_WHAT IS NEEDED_
The required output is an exact restatement of the lines, starting with the one that contains "Białe wino znane" and finishing with the last line of the listing. It contains no pictures.

_DATA EXTRACT_
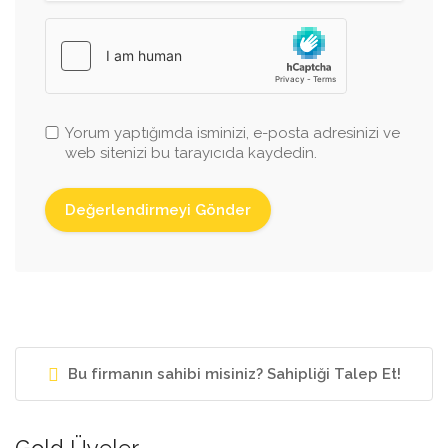
Yorum yaptığımda isminizi, e-posta adresinizi ve
web sitenizi bu tarayıcıda kaydedin.
Bu firmanın sahibi misiniz? Sahipliği Talep Et!
Gold Üyeler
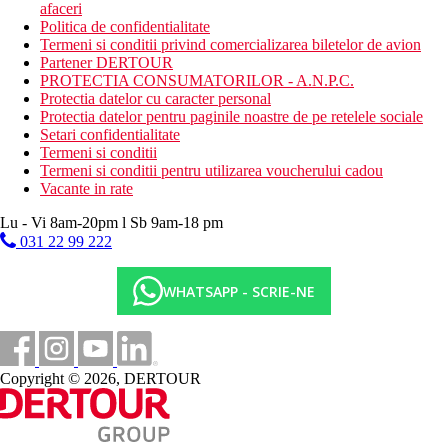
afaceri
Politica de confidentialitate
Termeni si conditii privind comercializarea biletelor de avion
Partener DERTOUR
PROTECTIA CONSUMATORILOR - A.N.P.C.
Protectia datelor cu caracter personal
Protectia datelor pentru paginile noastre de pe retelele sociale
Setari confidentialitate
Termeni si conditii
Termeni si conditii pentru utilizarea voucherului cadou
Vacante in rate
Lu - Vi 8am-20pm l Sb 9am-18 pm
031 22 99 222
WHATSAPP - SCRIE-NE
Copyright © 2026, DERTOUR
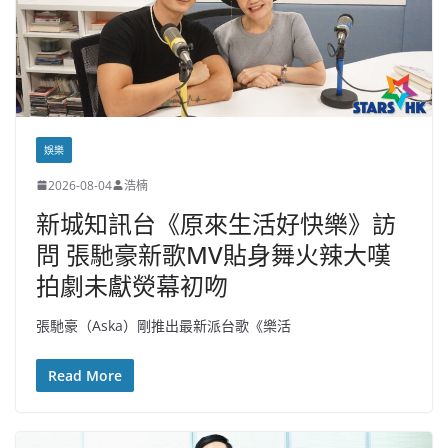
娛樂
2026-08-04
浩楠
新城知訊台《原來生活好快樂》訪
問 張馳豪新歌MV貼身舞火辣大嘆
拍劇未獻熒幕初吻
張馳豪（Aska）剛推出最新派台歌《樂活
Read More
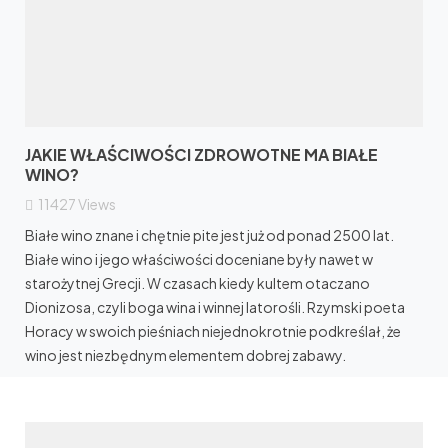
JAKIE WŁAŚCIWOŚCI ZDROWOTNE MA BIAŁE
WINO?
11427
Views
Białe wino znane i chętnie pite jest już od ponad 2500 lat.
Białe wino i jego właściwości doceniane były nawet w
starożytnej Grecji. W czasach kiedy kultem otaczano
Dionizosa, czyli boga wina i winnej latorośli. Rzymski poeta
Horacy w swoich pieśniach niejednokrotnie podkreślał, że
wino jest niezbędnym elementem dobrej zabawy.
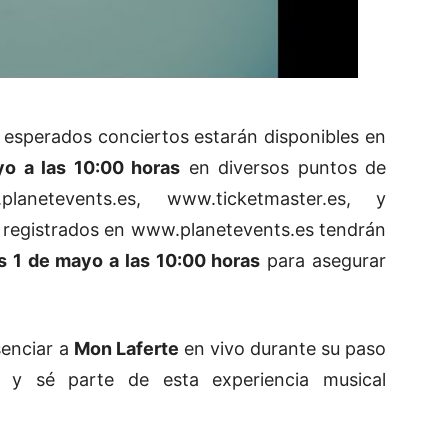
 esperados conciertos estarán disponibles en
o a las 10:00 horas
en diversos puntos de
planetevents.es
,
www.ticketmaster.es
, y
s registrados en
www.planetevents.es
tendrán
s 1 de mayo a las 10:00 horas
para asegurar
senciar a
Mon Laferte
en vivo durante su paso
a y sé parte de esta experiencia musical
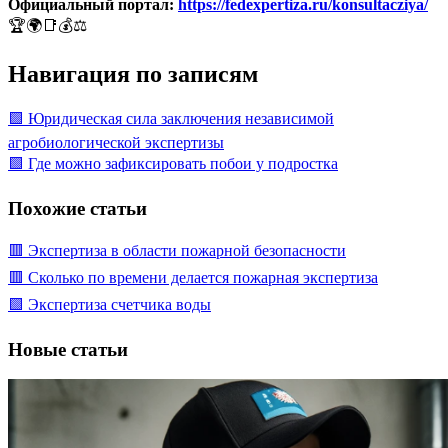
Официальный портал:
https://fedexpertiza.ru/konsultacziya/
🏆🌍📑💰⚖️
Навигация по записям
🟩 Юридическая сила заключения независимой
агробиологической экспертизы
🟩 Где можно зафиксировать побои у подростка
Похожие статьи
🟥 Экспертиза в области пожарной безопасности
🟥 Сколько по времени делается пожарная экспертиза
🟩 Экспертиза счетчика воды
Новые статьи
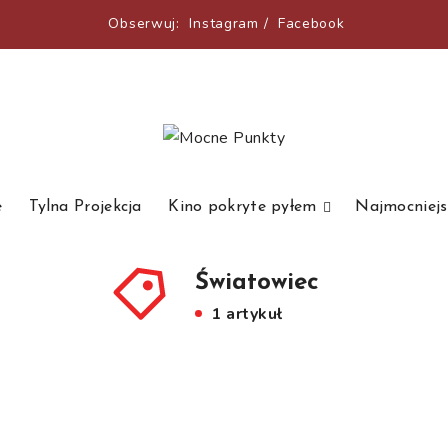
Obserwuj:
Instagram
/
Facebook
e
Tylna Projekcja
Kino pokryte pyłem
Najmocniejs
Światowiec
1 artykuł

_ANSWER_
Białe wino znane i chętnie pite jest już od ponad 2500 lat.
Białe wino i jego właściwości doceniane były nawet w
starożytnej Grecji. W czasach kiedy kultem otaczano
Dionizosa, czyli boga wina i winnej latorośli. Rzymski poeta
Horacy w swoich pieśniach niejednokrotnie podkreślał, że
wino jest niezbędnym elementem dobrej zabawy.
 esperados conciertos estarán disponibles en
o a las 10:00 horas
en diversos puntos de
planetevents.es
,
www.ticketmaster.es
, y
s registrados en
www.planetevents.es
tendrán
s 1 de mayo a las 10:00 horas
para asegurar
senciar a
Mon Laferte
en vivo durante su paso
a y sé parte de esta experiencia musical
Официальный портал:
https://fedexpertiza.ru/konsultacziya/
🏆🌍📑💰⚖️
Навигация по записям
🟩 Юридическая сила заключения независимой
агробиологической экспертизы
🟩 Где можно зафиксировать побои у подростка
Похожие статьи
🟥 Экспертиза в области пожарной безопасности
🟥 Сколько по времени делается пожарная экспертиза
🟩 Экспертиза счетчика воды
Новые статьи
Obserwuj:
Instagram
/
Facebook
e
Tylna Projekcja
Kino pokryte pyłem
Najmocniejs
Światowiec
1 artykuł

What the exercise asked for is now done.